Main Success Scenario
- Developers delivers code to analyzer
- Analyzer determines membership in sub-packages/components for each file.
- Analyzer imports/embeds existing SPDX data for sub-packages/components.
- Analyzer extracts licensing and copyright information from remaining files.
- Analyzer determines the following for every remaining file in code base:
- Rights holders
- Licensing terms
- Analyzer provides above data to Compliance office.

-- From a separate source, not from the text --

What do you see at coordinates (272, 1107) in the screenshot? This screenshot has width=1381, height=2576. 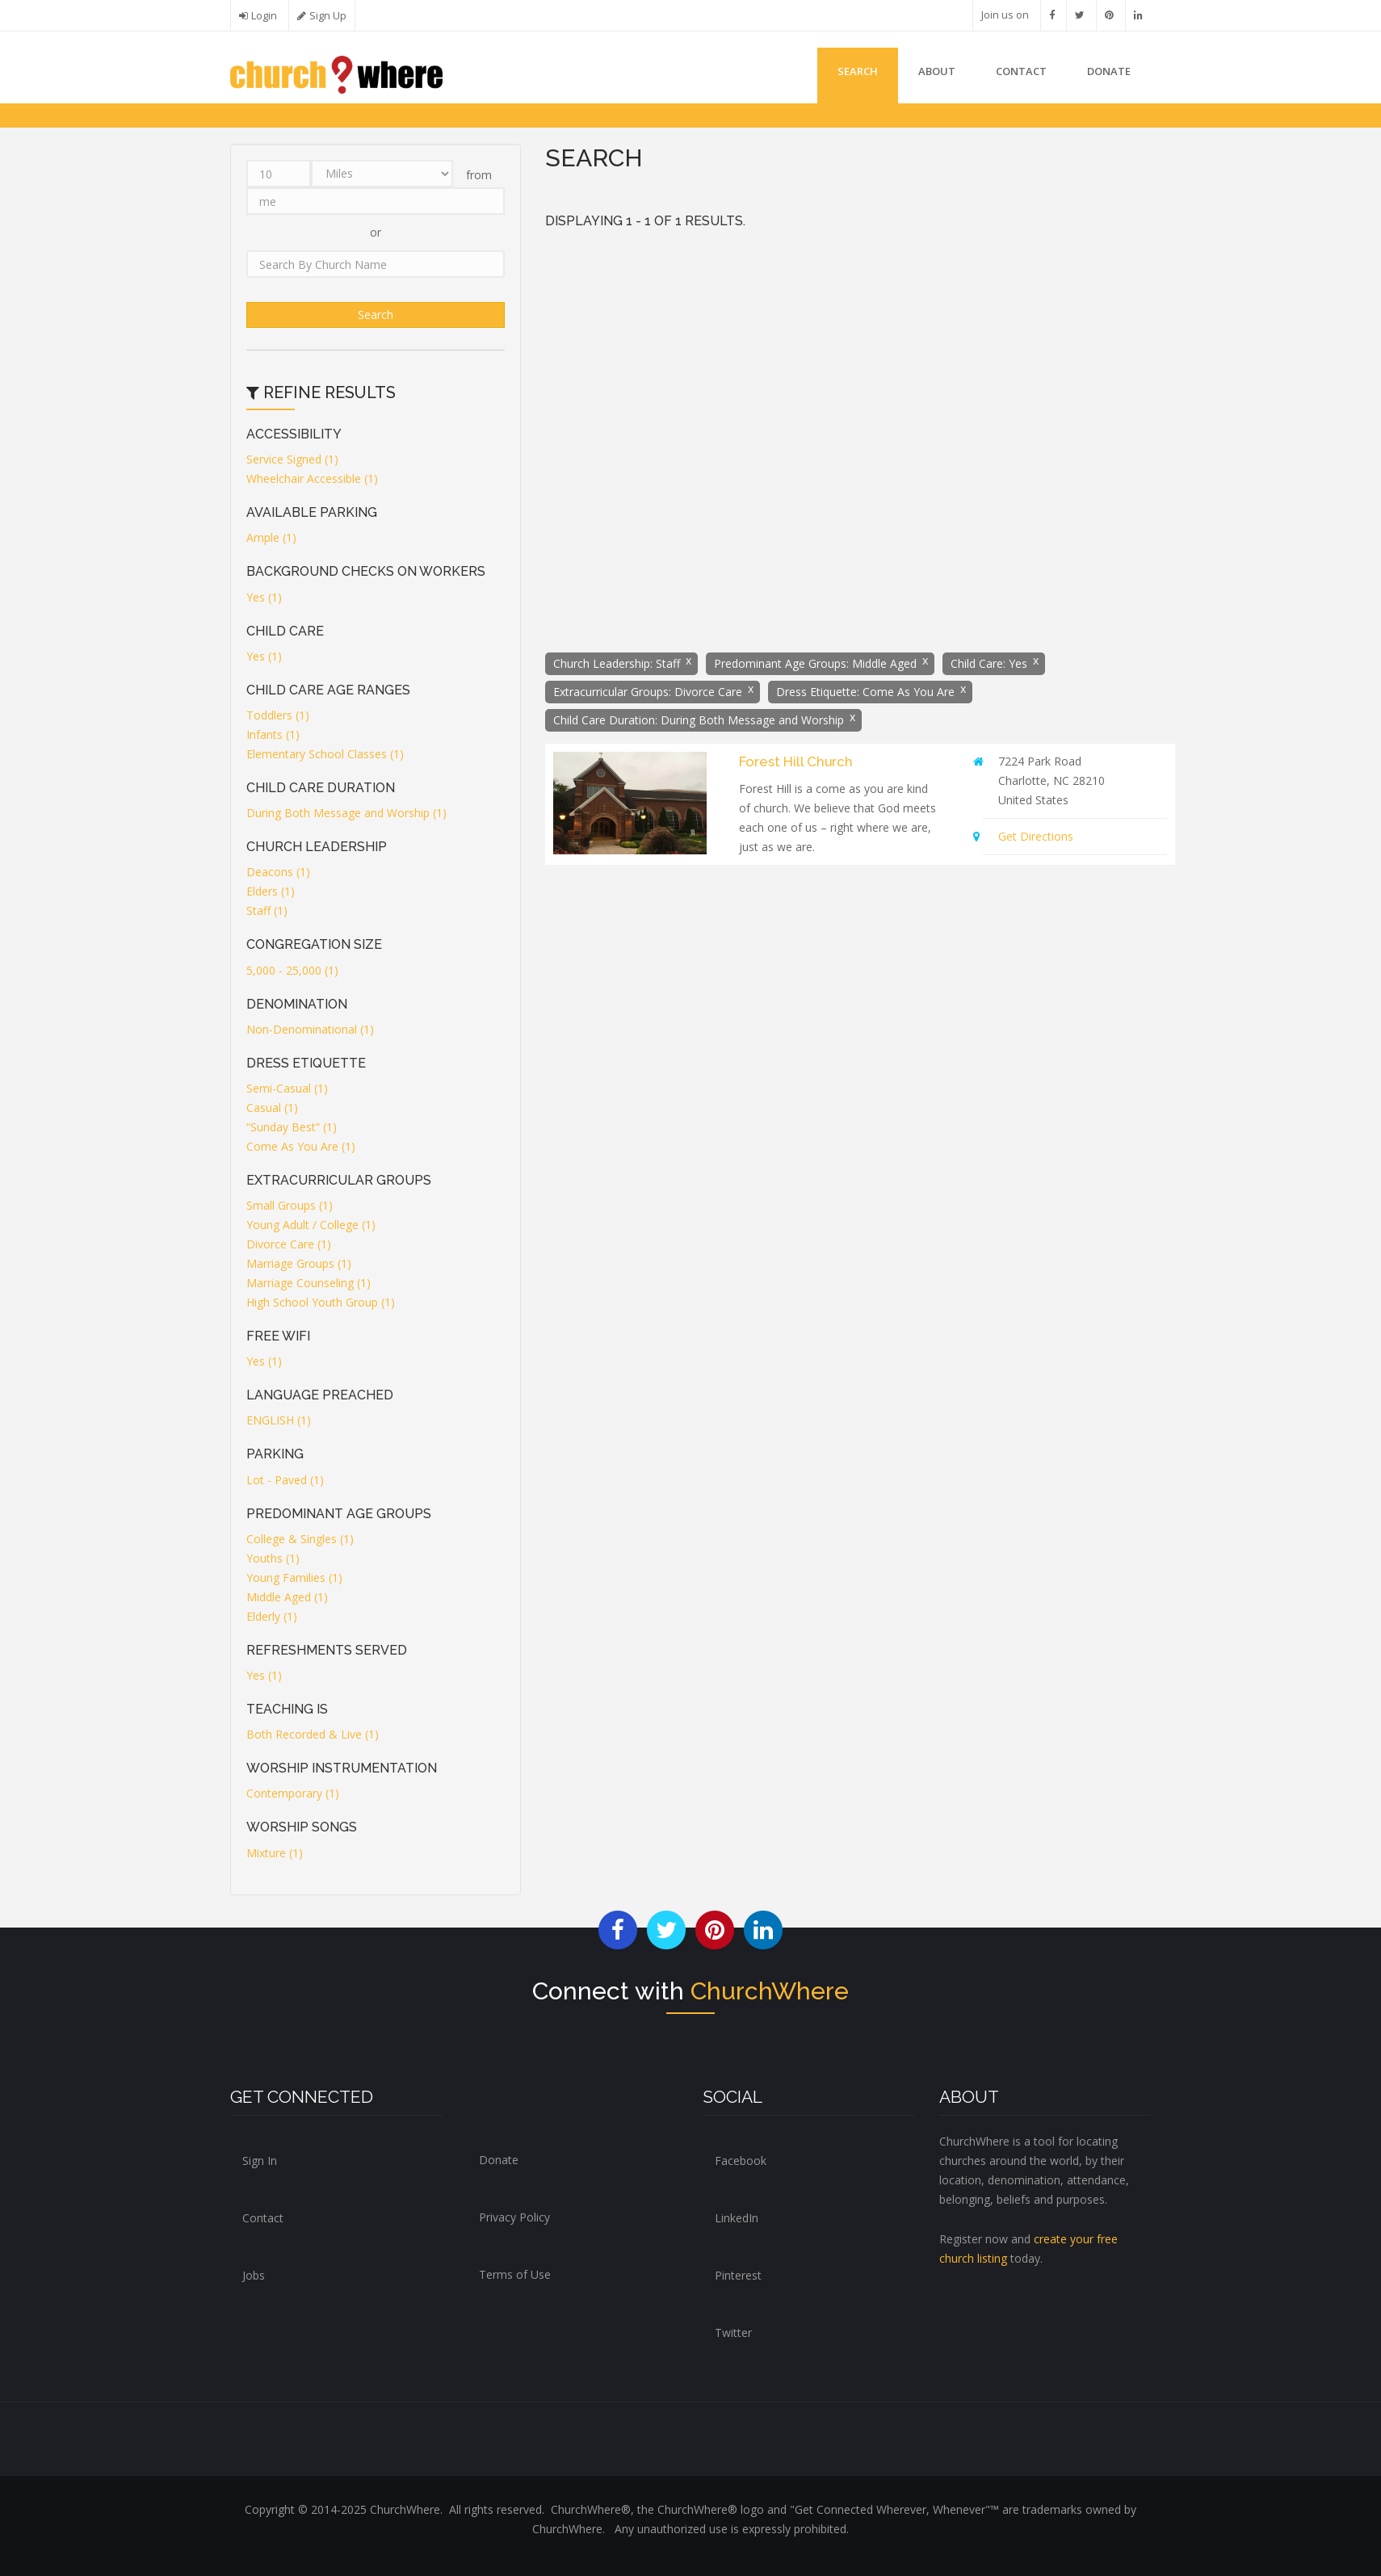 I see `Casual (1)` at bounding box center [272, 1107].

- Compliance office looks at concluded licensing and right holder and take any necessary actions to comply with the licenses
Alternate Scenario A
- Developers delivers code to analyzer
- Analyzer determines membership in sub-packages/components for each file.
- Analyzer imports/embeds existing SPDX data for sub-packages/components.
- Analyzer extracts licensing and copyright information from remaining files.
- Analyzer determines the following for every remaining file in code base:
- Rights holders
- Licensing terms
- Analyzer provides above data to Compliance office.
- Compliance office looks at concluded licensing and right holder and determines that certain sub-packages/components are unacceptable.
- Developer removes the offending sub-components.
- Developer delivers modified code to analyzer.
- Analyzer redoes analysis (consider: not redo from scratch but re-using results of the earlier SPDX data) and provide new SPDX data to Compliance office.
- Compliance office looks at concluded licensing and right holder and take any necessary actions to comply with the licenses
A failure scenario
Failed scenario if the third party auditor cannot take advantage of existing SPDX data about external packages/components in producing the SPDX data for the analyzed code which re-uses those external packages/components.